*PROVIDED INFORMATION:*

===

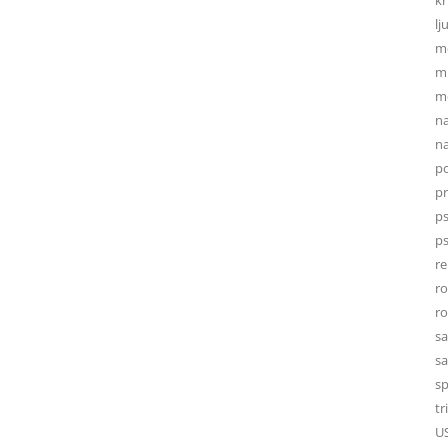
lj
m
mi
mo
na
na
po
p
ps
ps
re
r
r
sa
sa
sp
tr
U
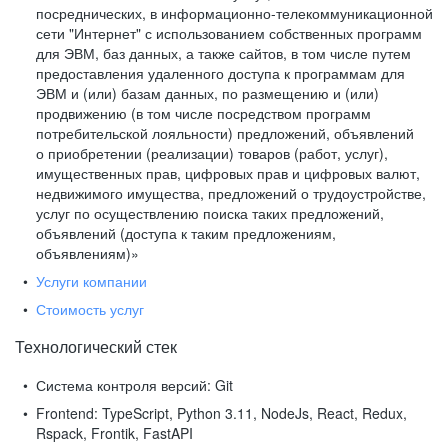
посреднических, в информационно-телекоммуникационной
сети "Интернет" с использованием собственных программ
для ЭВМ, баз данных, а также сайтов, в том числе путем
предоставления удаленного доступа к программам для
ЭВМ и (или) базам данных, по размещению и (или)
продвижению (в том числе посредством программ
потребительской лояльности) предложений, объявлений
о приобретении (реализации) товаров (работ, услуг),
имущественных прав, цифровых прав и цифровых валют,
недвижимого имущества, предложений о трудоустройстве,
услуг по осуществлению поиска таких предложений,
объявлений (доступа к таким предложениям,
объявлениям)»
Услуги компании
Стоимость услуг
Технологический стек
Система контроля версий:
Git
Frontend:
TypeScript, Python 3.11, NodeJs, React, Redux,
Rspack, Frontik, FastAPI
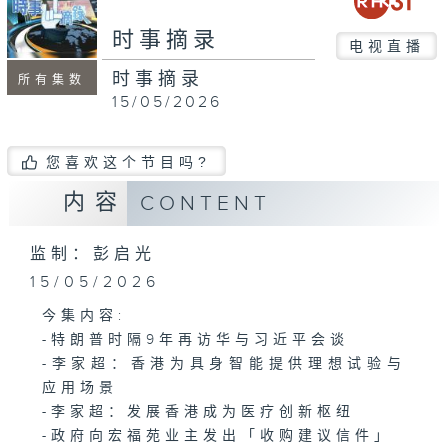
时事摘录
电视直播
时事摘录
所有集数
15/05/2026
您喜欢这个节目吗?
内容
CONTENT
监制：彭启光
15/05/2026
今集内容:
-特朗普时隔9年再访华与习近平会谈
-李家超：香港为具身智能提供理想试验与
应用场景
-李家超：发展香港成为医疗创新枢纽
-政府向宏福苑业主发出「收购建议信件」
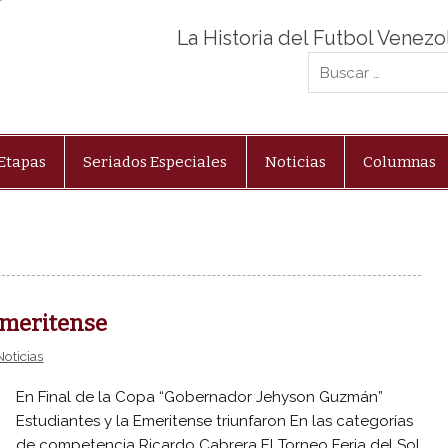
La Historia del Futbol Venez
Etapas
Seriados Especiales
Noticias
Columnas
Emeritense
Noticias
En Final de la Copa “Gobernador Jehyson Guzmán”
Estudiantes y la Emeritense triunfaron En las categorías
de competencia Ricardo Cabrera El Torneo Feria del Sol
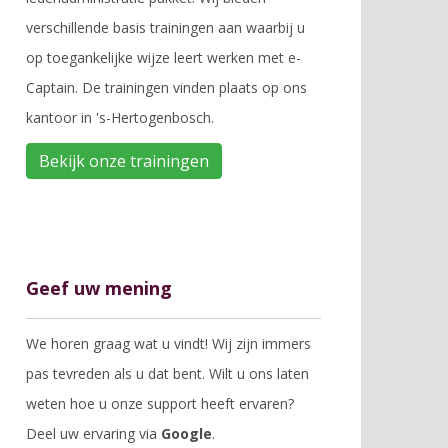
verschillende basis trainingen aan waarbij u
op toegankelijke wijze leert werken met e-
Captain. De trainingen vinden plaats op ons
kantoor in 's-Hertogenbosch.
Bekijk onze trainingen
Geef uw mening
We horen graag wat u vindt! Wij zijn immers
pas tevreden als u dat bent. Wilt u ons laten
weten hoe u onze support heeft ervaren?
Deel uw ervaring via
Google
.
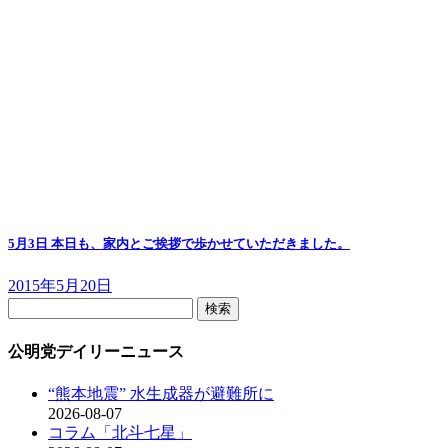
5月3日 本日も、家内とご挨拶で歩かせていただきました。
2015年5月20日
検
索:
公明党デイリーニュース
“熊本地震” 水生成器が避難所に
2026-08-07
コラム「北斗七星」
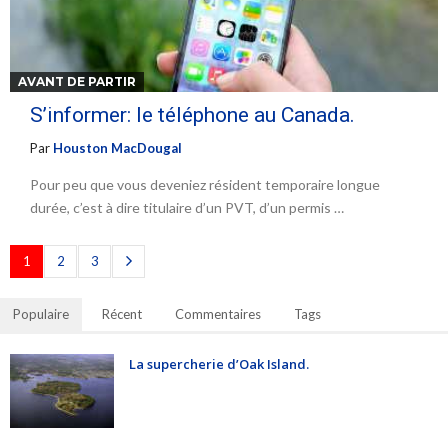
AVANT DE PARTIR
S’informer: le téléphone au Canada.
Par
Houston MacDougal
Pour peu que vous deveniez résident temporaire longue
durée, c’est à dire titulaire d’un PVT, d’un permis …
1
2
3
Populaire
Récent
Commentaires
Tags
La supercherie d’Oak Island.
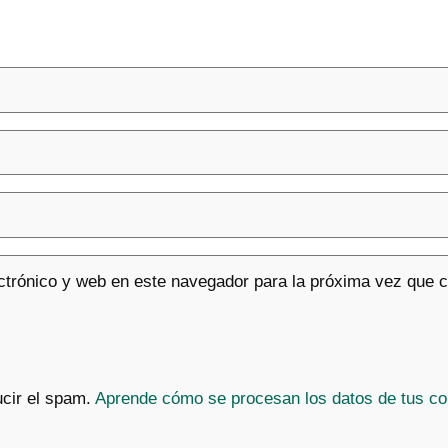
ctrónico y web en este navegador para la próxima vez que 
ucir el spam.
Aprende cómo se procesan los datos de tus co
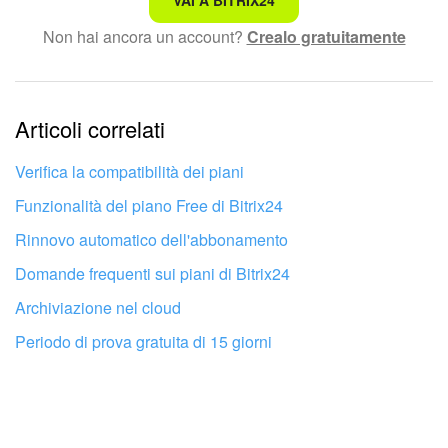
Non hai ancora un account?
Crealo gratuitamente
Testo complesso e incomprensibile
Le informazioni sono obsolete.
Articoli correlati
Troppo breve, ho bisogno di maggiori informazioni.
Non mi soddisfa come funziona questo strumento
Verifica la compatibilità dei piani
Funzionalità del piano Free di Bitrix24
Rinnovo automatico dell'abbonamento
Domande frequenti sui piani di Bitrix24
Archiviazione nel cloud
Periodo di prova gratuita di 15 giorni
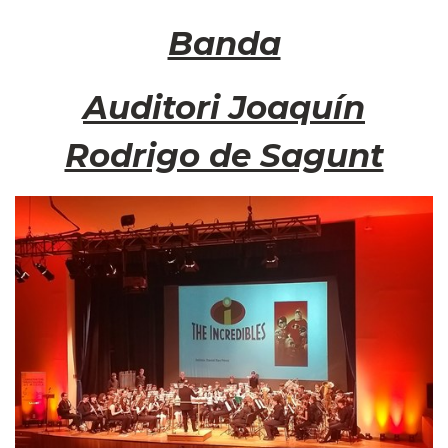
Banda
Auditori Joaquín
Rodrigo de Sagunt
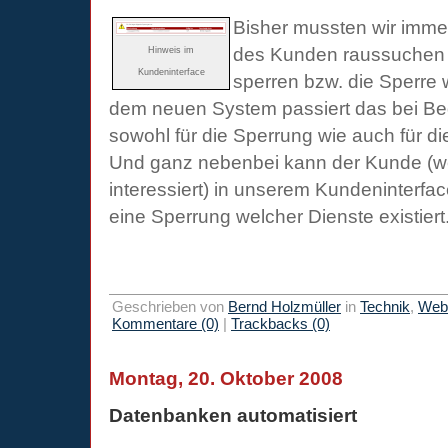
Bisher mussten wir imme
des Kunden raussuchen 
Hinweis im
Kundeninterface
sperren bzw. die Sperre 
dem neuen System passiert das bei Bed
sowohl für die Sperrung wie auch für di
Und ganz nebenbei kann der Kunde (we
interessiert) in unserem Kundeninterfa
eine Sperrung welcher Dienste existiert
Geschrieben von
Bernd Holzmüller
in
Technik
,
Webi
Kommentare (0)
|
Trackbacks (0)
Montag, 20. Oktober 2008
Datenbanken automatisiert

===

*EXERCISE:* Without any pictures, please reproduce the full set of entries.

*SOLUTION FOR THIS EXERCISE:*
lj
m
mi
mo
na
na
po
p
ps
ps
re
r
r
sa
sa
sp
tr
U
посреднических, в информационно-телекоммуникационной
сети "Интернет" с использованием собственных программ
для ЭВМ, баз данных, а также сайтов, в том числе путем
предоставления удаленного доступа к программам для
ЭВМ и (или) базам данных, по размещению и (или)
продвижению (в том числе посредством программ
потребительской лояльности) предложений, объявлений
о приобретении (реализации) товаров (работ, услуг),
имущественных прав, цифровых прав и цифровых валют,
недвижимого имущества, предложений о трудоустройстве,
услуг по осуществлению поиска таких предложений,
объявлений (доступа к таким предложениям,
объявлениям)»
Услуги компании
Стоимость услуг
Технологический стек
Система контроля версий:
Git
Frontend:
TypeScript, Python 3.11, NodeJs, React, Redux,
Rspack, Frontik, FastAPI
时事摘录
电视直播
时事摘录
所有集数
15/05/2026
您喜欢这个节目吗?
内容
CONTENT
监制：彭启光
15/05/2026
今集内容:
-特朗普时隔9年再访华与习近平会谈
-李家超：香港为具身智能提供理想试验与
应用场景
-李家超：发展香港成为医疗创新枢纽
-政府向宏福苑业主发出「收购建议信件」
La Historia del Futbol Venez
Etapas
Seriados Especiales
Noticias
Columnas
Emeritense
Noticias
En Final de la Copa “Gobernador Jehyson Guzmán”
Estudiantes y la Emeritense triunfaron En las categorías
de competencia Ricardo Cabrera El Torneo Feria del Sol
verschillende basis trainingen aan waarbij u
op toegankelijke wijze leert werken met e-
Captain. De trainingen vinden plaats op ons
kantoor in 's-Hertogenbosch.
Bekijk onze trainingen
Geef uw mening
We horen graag wat u vindt! Wij zijn immers
pas tevreden als u dat bent. Wilt u ons laten
weten hoe u onze support heeft ervaren?
Deel uw ervaring via
Google
.
5月3日 本日も、家内とご挨拶で歩かせていただきました。
2015年5月20日
検
索:
公明党デイリーニュース
“熊本地震” 水生成器が避難所に
2026-08-07
コラム「北斗七星」
AVANT DE PARTIR
S’informer: le téléphone au Canada.
Par
Houston MacDougal
Pour peu que vous deveniez résident temporaire longue
durée, c’est à dire titulaire d’un PVT, d’un permis …
1
2
3
Populaire
Récent
Commentaires
Tags
La supercherie d’Oak Island.
ctrónico y web en este navegador para la próxima vez que 
ucir el spam.
Aprende cómo se procesan los datos de tus co
Non hai ancora un account?
Crealo gratuitamente
Testo complesso e incomprensibile
Le informazioni sono obsolete.
Articoli correlati
Troppo breve, ho bisogno di maggiori informazioni.
Non mi soddisfa come funziona questo strumento
Verifica la compatibilità dei piani
Funzionalità del piano Free di Bitrix24
Rinnovo automatico dell'abbonamento
Domande frequenti sui piani di Bitrix24
Archiviazione nel cloud
Periodo di prova gratuita di 15 giorni
Banda
Auditori Joaquín
Rodrigo de Sagunt
Bisher mussten wir imme
des Kunden raussuchen 
Hinweis im
Kundeninterface
sperren bzw. die Sperre 
dem neuen System passiert das bei Bed
sowohl für die Sperrung wie auch für di
Und ganz nebenbei kann der Kunde (we
interessiert) in unserem Kundeninterfa
eine Sperrung welcher Dienste existiert
Geschrieben von
Bernd Holzmüller
in
Technik
,
Webi
Kommentare (0)
|
Trackbacks (0)
Montag, 20. Oktober 2008
Datenbanken automatisiert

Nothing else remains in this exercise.